Step 1 -- Identify the shared lookup

Suppose you have a dim_product thread that writes a product dimension table, and two downstream threads (fact_orders and fact_returns) that both join against it:

dim_product  -->  fact_orders
             -->  fact_returns

Because dim_product feeds two consumers, weevr auto-caches its output after it finishes writing.

Step 2 -- Prevent cache suppression

By default, threads with two or more downstream dependents are auto-cached. Setting cache: true on a thread is a no-op in the current engine — it only prevents cache: false suppression. It does not force caching for threads with fewer than two dependents.

If you need a thread's output to be shared across multiple consumers, use weave-level lookups instead.

Step 3 -- Disable caching for a thread

In rare cases where auto-caching is undesirable (for instance, a very large output that should not consume executor memory), disable it explicitly:

cache: false

This overrides the engine's auto-cache decision for that specific thread.

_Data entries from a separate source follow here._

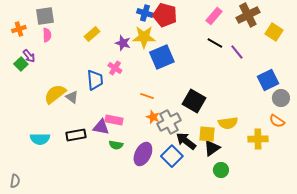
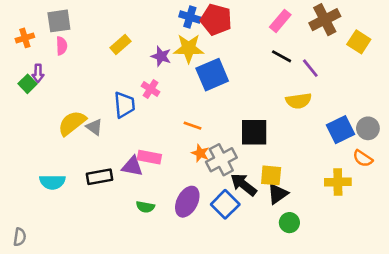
purple arrow: (29, 56) -> (38, 73), turned 40
blue square: (268, 80) -> (340, 130), moved
black square: (194, 101) -> (254, 132), turned -30
yellow semicircle: (228, 123) -> (299, 101), moved
green semicircle: (116, 145) -> (145, 207), moved

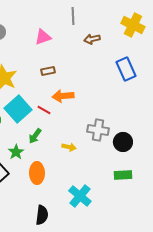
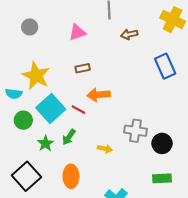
green star: (16, 152) -> (46, 143), moved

Performance considerations

  • Storage level: Cached DataFrames use MEMORY_AND_DISK, which spills to local disk if memory is insufficient. This prevents out-of-memory errors at the cost of slower disk reads.
  • Lifecycle management: The CacheManager tracks consumer completion and automatically unpersists DataFrames when no further consumers remain. A cleanup() call in a finally block ensures caches are released even when execution fails partway through.
  • Cache failures are non-fatal: If a persist or unpersist operation fails, the engine logs a warning and continues. Consumers fall back to reading from Delta directly. Caching improves performance but never affects correctness.
  • Scope: Caching operates within a single weave execution. Cached DataFrames do not persist across weave boundaries or Spark sessions.

Step 4 - Use weave-level lookups

Execution PlanExternal LookupsGroup 0: dim_product*Lookup materialization pointdim_product → cache (internal)Group 1: fact_orders, fact_returnsref.regions(pre-materialized)

External lookups (not produced by any thread in the weave) are materialized before the first execution group.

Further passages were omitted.